A normed field is a field $F$ together with a multiplicative norm $|\cdot|:F\to \R$. Given such a field, we form the ring $\Ocl_F := \{ x\in F : |x| \leq 1\}$, called the ring of integers of $F$. The ring of integers of $F$ is a local ring, with maximal ideal $\{ x\in F : |x| \le 1\}$.

A **perfectoid field** is a complete nonarchimedean normed field $(F,|\cdot|)$ that has residue characteristic $p > 0$, is not discretely valued, and such that ${\rm Fr}:\Ocl_F/p\to\Ocl_F/p$ is surjective, where ${\rm Fr}(x) = x^p$ is the Frobenius. An example of a perfectoid field is $\F_p((t))(t^{1/p^\infty})^\wedge$ — the field obtained from the Laurent series $\F_p((t))$ by appending all $p$-power roots of $t$ and then taking the completion.

Given a normed field $F$, define $\Ocl_{F^\flat}$ to be the inverse limit of the system $\cdots\to \Ocl_F/p\to\Ocl_F/p$ where the maps are the Frobenius, and $F^\flat$ to be the fraction field of $\Ocl_{F^\flat}$.

For $F = \Q_p$, then $F^\flat = \F_p$, and these two fields are very different from each other. If $F$ is perfectoid, then $F^\flat$ is also perfectoid and it turns out their Galois groups are isomorphic.

One can look at perfectoid fields through the notion of being deeply ramified: a normed field $F$ is called **deeply ramified** if for every finite extension $L/F$, the $\Ocl_L$-module of Kahler differentials $\Omega_{\Ocl_L/\Ocl_F}$ is zero. In this post, we will show that a perfectoid field is deeply ramified, following the proof written in Kedlaya's paper "New Methods for $(\Phi,\Gamma)$-Modules", with expanded details.

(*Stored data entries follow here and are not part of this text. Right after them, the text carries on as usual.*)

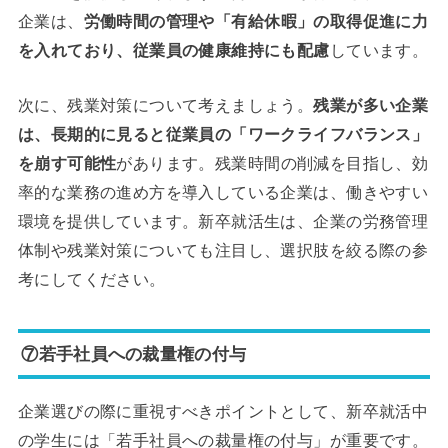
企業は、
労働時間の管理や「有給休暇」の取得促進に力
を入れており、従業員の健康維持にも配慮
しています。
次に、残業対策について考えましょう。
残業が多い企業
は、長期的に見ると従業員の「ワークライフバランス」
を崩す可能性
があります。残業時間の削減を目指し、効
率的な業務の進め方を導入している企業は、働きやすい
環境を提供しています。新卒就活生は、企業の労務管理
体制や残業対策についても注目し、選択肢を絞る際の参
考にしてください。
⑦若手社員への裁量権の付与
企業選びの際に重視すべきポイントとして、新卒就活中
の学生には「若手社員への裁量権の付与」が重要です。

**Theorem.**If $L/F$ is a finite separable extension of normed fields then there exists an element $y\in \Ocl_L$ such that $y\Omega_{\Ocl_L/\Ocl_F} = 0$.

*Proof.*Consider the sequence $\Omega_F\to F\to L$. The first fundamental sequence for Kahler differentials is the exact sequence

$$\Omega_{F/\Ocl_F}\otimes_F L\to \Omega_{L/\Ocl_F}\to \Omega_{L/F}\to 0.$$

The first term is zero, being a localization of $\Omega_{\Ocl_F/\Ocl_F}$ and the third is zero because the extension $L/F$ is separable. Therefore

$$ 0 = \Omega_{L/\Ocl_F} = S^{-1}\Omega_{\Ocl_L/\Ocl_F}$$

where $S$ is the multiplicatively closed set $\Ocl_L – \{ 0\}$. Therefore, for each $dx\in\Omega_{\Ocl_L/\Ocl_F}$ there exists a $u\in\Ocl_L -\{ 0\}$ such that $udx = 0$. If we choose an basis $x_1,\dots,x_n\in\Ocl_L$ of $L$ as an $F$-vector space, then we can choose a $u\in \Ocl_L-\{0\}$ such that $ux_i = 0$ for all $i=1,\dots,n$. Furthermore, by choosing a $t\in\Ocl_L-\{0\}$ such that $t\Ocl_L\subseteq \sum_i \Ocl_F x_i$, we see that $y = tu$ is such that $y\Omega_{\Ocl_L/\Ocl_F} = 0$. QED

**Theorem.**A perfectoid field is deeply ramified.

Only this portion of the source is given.